[Exercise prompt] Would you mind restating all of the records word for word, skipping the pictures?

+++

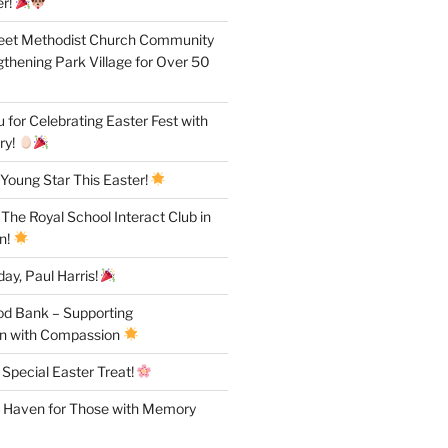
r!
reet Methodist Church Community
gthening Park Village for Over 50
for Celebrating Easter Fest with
ry!
Young Star This Easter!
 The Royal School Interact Club in
n!
ay, Paul Harris!
od Bank – Supporting
n with Compassion
 Special Easter Treat!
A Haven for Those with Memory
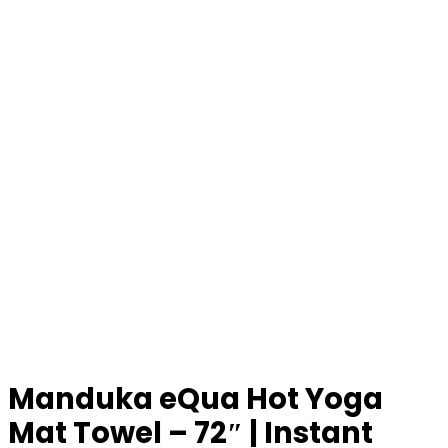
Manduka eQua Hot Yoga
Mat Towel – 72″ | Instant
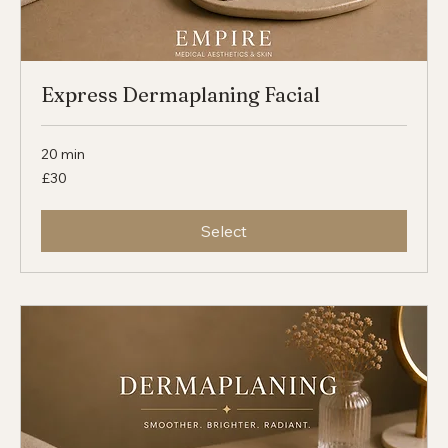
Express Dermaplaning Facial
20 min
30
£30
British
pounds
Select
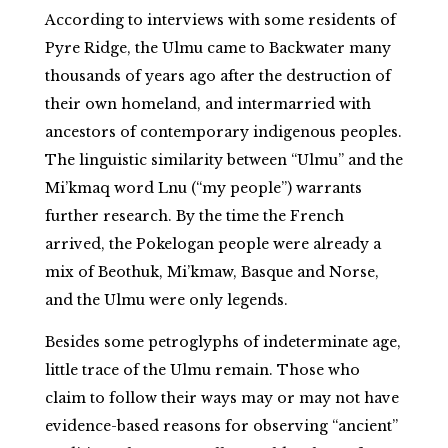
According to interviews with some residents of
Pyre Ridge, the Ulmu came to Backwater many
thousands of years ago after the destruction of
their own homeland, and intermarried with
ancestors of contemporary indigenous peoples.
The linguistic similarity between “Ulmu” and the
Mi’kmaq word Lnu (“my people”) warrants
further research. By the time the French
arrived, the Pokelogan people were already a
mix of Beothuk, Mi’kmaw, Basque and Norse,
and the Ulmu were only legends.
Besides some petroglyphs of indeterminate age,
little trace of the Ulmu remain. Those who
claim to follow their ways may or may not have
evidence-based reasons for observing “ancient”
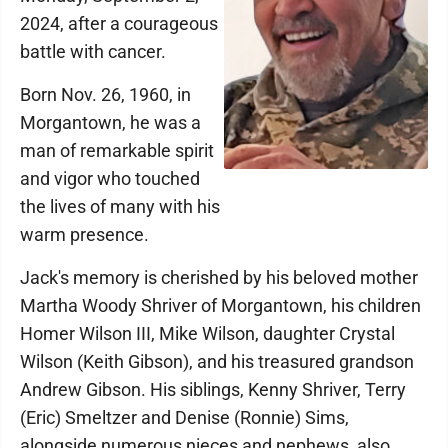
2024, after a courageous
battle with cancer.
Born Nov. 26, 1960, in
Morgantown, he was a
man of remarkable spirit
and vigor who touched
the lives of many with his
warm presence.
Jack's memory is cherished by his beloved mother
Martha Woody Shriver of Morgantown, his children
Homer Wilson III, Mike Wilson, daughter Crystal
Wilson (Keith Gibson), and his treasured grandson
Andrew Gibson. His siblings, Kenny Shriver, Terry
(Eric) Smeltzer and Denise (Ronnie) Sims,
alongside numerous nieces and nephews, also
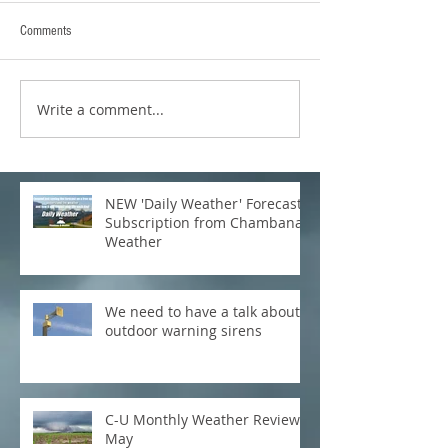
Comments
Write a comment...
NEW 'Daily Weather' Forecast
Subscription from Chambana
Weather
We need to have a talk about
outdoor warning sirens
C-U Monthly Weather Review:
May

+++

[Result]
r!
reet Methodist Church Community
gthening Park Village for Over 50
for Celebrating Easter Fest with
ry!
Young Star This Easter!
 The Royal School Interact Club in
n!
ay, Paul Harris!
od Bank – Supporting
n with Compassion
 Special Easter Treat!
A Haven for Those with Memory
Manduka eQua Hot Yoga
Mat Towel – 72″ | Instant
Express Dermaplaning Facial
20 min
30
£30
British
pounds
Select
According to interviews with some residents of
Pyre Ridge, the Ulmu came to Backwater many
thousands of years ago after the destruction of
their own homeland, and intermarried with
ancestors of contemporary indigenous peoples.
The linguistic similarity between “Ulmu” and the
Mi’kmaq word Lnu (“my people”) warrants
further research. By the time the French
arrived, the Pokelogan people were already a
mix of Beothuk, Mi’kmaw, Basque and Norse,
and the Ulmu were only legends.
Besides some petroglyphs of indeterminate age,
little trace of the Ulmu remain. Those who
claim to follow their ways may or may not have
evidence-based reasons for observing “ancient”
2024, after a courageous
battle with cancer.
Born Nov. 26, 1960, in
Morgantown, he was a
man of remarkable spirit
and vigor who touched
the lives of many with his
warm presence.
Jack's memory is cherished by his beloved mother
Martha Woody Shriver of Morgantown, his children
Homer Wilson III, Mike Wilson, daughter Crystal
Wilson (Keith Gibson), and his treasured grandson
Andrew Gibson. His siblings, Kenny Shriver, Terry
(Eric) Smeltzer and Denise (Ronnie) Sims,
alongside numerous nieces and nephews, also
Comments
Write a comment...
NEW 'Daily Weather' Forecast
Subscription from Chambana
Weather
We need to have a talk about
outdoor warning sirens
C-U Monthly Weather Review:
May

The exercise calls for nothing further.